In distributed systems participants may not be pre-determined. It is not sufficient to have a static list of nodes forming a cluster. This property is critical as individual nodes may be taken out for service or replace. This also enables scalability of the cluster as new nodes can be added as required if the task can benefit from new nodes. Given that nodes can join and leave the group unpredictably, it is required for a given node to keep track of its peers.
On the other hand it may not be practical to keep track of all the members for extremely large clusters. If nodes join and leave group at a steady rate and each such event requires message exchange - number of such messages will grow with the size of a cluster limiting available bandwidth resources required for computation.
It may also be beneficial to use membership protocol on a resource constrained systems aka IoT devices.
That is why this implementation of SWIM includes a notion of peer capacity - that is maximum number of peers one given node can have / track. Note that this setting not required for to be the same for each peer. This trade-off makes this implementation a weakly consistent/ probability based as it it possible for a given node to be tracked only by one other peer to be consider a part of the group.
Key observation here is that for a node to be part of a group it must be in peer list of at list one other node. It is not enough for a node to know other peers. This peers must know about that node as 'connections' are symmetrical.
See docs for more information about project motivation and protocol design.
The library is designed to provide components for building distributed applications. It does not provide networking leaving it up to a library user to chose IO method. Some user may chose sockets directly, while other already have networking layer such as libuv or boost.asio.
In order to use the library a user must get a message buffer from an IO subsitem,
for example when a message is received on a UDP socket or read from a file.
This message then should be passed to the message handler to possibly update an estimated state of the cluster.
The update function in turn produces messages that library user must dispatch to the network.
#include <tribe/protocol.hpp> // Convenience header for message builders and parser
#include <tribe/membership.hpp> // Group membership model
// A handler of the datagram that user must implement
tribe::PeersModel handleDatagram(IO& io, tribe::PeersModel model, Solace::MemoryView msgBuffer) {
// parseAndUpdate will produce a new model given a valid message is parsed from the buffer
auto [newModel, outMessages] = tibe::parseAndUpdate(model, msgBuffer);
// It is user's should serialise and sent message out to the network,
// Or enqueue them to send later.
for (auto const& msg : outMessages) {
io << msg;
}
// A new model should be considered a new view of the cluster
return newModel;
}
parseAndUpdate
function is a convenience function for parsing raw messages and updating the model.

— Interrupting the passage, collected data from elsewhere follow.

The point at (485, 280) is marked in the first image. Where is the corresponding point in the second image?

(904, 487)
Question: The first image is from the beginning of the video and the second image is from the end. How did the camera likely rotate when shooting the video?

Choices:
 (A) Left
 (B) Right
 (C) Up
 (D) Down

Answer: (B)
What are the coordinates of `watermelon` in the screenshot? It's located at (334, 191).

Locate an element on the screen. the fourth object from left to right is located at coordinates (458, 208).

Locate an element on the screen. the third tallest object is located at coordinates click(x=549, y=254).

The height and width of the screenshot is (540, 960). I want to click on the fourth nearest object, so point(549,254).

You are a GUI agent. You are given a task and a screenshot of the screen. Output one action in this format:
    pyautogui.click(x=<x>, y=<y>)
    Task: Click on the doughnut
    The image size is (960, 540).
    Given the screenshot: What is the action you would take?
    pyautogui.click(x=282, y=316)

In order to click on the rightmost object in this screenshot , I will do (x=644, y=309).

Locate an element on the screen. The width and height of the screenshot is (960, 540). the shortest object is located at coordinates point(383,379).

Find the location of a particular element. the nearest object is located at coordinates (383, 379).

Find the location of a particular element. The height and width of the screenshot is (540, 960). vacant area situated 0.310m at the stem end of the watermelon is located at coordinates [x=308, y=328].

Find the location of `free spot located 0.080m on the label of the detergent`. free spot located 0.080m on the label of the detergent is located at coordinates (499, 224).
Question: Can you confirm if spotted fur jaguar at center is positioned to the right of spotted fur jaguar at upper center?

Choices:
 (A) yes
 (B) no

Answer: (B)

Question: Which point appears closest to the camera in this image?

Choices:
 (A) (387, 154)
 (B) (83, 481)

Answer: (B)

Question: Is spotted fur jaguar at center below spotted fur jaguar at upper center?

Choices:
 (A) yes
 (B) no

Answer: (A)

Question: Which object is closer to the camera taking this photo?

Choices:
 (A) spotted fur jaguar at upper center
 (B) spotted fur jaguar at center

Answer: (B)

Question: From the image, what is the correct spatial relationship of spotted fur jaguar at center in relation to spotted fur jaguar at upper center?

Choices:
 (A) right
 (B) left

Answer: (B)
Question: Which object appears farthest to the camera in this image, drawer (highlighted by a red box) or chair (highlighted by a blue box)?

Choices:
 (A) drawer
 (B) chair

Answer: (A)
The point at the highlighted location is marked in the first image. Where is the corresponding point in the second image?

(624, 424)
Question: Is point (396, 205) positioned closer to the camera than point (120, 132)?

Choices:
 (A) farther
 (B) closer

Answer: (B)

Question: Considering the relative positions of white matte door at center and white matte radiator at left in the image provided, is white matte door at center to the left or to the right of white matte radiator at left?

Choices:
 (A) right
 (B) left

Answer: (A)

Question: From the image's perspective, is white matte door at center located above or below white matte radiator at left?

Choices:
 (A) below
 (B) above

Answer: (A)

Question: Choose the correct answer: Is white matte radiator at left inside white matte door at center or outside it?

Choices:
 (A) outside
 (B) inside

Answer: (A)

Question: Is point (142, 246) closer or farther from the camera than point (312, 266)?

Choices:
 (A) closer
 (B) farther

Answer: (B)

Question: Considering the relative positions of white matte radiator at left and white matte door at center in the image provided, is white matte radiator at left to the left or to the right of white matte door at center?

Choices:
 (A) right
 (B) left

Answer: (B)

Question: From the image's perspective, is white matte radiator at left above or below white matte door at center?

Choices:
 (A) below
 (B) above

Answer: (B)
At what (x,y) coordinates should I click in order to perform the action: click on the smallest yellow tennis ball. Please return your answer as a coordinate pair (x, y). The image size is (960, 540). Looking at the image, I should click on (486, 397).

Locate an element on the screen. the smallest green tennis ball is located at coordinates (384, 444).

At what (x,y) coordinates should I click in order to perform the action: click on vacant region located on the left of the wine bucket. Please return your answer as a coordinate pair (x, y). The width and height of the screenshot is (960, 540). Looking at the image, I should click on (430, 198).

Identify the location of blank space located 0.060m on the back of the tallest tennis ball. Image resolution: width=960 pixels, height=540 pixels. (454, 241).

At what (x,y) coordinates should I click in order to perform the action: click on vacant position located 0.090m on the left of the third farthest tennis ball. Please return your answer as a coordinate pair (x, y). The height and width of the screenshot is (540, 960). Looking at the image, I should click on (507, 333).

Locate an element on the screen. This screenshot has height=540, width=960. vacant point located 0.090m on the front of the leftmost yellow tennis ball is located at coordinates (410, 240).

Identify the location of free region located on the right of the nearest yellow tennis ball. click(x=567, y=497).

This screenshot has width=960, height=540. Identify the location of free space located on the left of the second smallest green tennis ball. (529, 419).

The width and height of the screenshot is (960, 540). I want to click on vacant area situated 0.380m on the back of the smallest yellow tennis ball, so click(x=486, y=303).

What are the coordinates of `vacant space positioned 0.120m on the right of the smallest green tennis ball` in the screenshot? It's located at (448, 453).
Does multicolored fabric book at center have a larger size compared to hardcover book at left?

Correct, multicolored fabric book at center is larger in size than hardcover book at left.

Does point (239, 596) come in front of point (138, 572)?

In case a more fine grained control is required - the process can be separated into two steps:
//... inside your IO service that handles datagrams
Solace::Result<tribe::PeersModelUpdate, Error>
parseDatagram(tribe::PeersModel model, Solace::MemoryView msgBuffer) {
auto maybeMessage = tribe::Gossip::MessageParser{}
.parse(reader);
if (!maybeMessage) { // Data in the buffer does not constitute a valid gossip message.
return maybeMessage.getError();
}
return tribe::update(model, *maybeMessage);
}
There is a Conan for this library.
If your project is using for Conan for dependency management you can add libtribe
to your conanfile.txt:
[requires]
libtribe/0.0.1@abbyssoul/stable
While the library is not available in the conan-central repository - you need to use:
conan remote add <REMOTE> https://api.bintray.com/conan/abbyssoul/public-conan
Please check the latest available binary version.
Project build is managed by CMake with some make-files only to automate basic operations and drive CMake.
The library depends on libsolace for low level data manipulation primitives such as ByteReader/ByteWriter and Result<> type.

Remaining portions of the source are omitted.